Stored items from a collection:
=-=-=

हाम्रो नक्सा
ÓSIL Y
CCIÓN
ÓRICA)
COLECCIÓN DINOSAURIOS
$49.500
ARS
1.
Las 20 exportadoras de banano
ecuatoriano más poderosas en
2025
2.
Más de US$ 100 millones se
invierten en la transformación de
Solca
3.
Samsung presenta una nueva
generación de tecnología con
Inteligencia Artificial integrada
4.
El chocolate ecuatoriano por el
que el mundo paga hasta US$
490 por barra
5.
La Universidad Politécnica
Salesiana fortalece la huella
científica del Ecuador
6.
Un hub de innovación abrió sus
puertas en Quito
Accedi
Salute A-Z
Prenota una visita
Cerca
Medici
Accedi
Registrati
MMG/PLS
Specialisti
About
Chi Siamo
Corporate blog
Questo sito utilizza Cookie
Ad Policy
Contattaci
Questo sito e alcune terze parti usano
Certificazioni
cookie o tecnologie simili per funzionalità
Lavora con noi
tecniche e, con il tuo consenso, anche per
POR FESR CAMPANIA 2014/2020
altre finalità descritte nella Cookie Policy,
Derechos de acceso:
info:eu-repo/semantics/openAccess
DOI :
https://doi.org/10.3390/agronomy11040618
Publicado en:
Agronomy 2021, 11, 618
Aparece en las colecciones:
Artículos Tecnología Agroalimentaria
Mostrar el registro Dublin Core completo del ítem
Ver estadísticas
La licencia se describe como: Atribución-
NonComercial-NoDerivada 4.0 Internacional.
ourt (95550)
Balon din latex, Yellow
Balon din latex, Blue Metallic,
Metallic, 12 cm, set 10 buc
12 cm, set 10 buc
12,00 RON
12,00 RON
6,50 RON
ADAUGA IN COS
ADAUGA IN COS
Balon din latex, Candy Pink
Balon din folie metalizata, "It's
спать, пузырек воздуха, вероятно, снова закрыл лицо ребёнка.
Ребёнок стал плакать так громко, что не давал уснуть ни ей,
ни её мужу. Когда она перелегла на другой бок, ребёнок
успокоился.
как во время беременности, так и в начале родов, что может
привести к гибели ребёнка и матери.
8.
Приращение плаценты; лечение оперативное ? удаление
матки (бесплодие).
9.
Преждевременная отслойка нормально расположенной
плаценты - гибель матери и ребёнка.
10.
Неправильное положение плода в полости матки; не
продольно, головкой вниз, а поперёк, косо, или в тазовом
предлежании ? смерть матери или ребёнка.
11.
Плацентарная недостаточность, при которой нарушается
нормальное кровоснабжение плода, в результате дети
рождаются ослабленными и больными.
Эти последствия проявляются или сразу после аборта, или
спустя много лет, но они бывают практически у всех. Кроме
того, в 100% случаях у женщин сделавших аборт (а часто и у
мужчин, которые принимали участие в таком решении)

=-=-=

> **Task requirements**: Every line above with the string "плаценты" in it should be copied into the answer.

> **Reply to the exercise**:
Приращение плаценты; лечение оперативное ? удаление
плаценты - гибель матери и ребёнка.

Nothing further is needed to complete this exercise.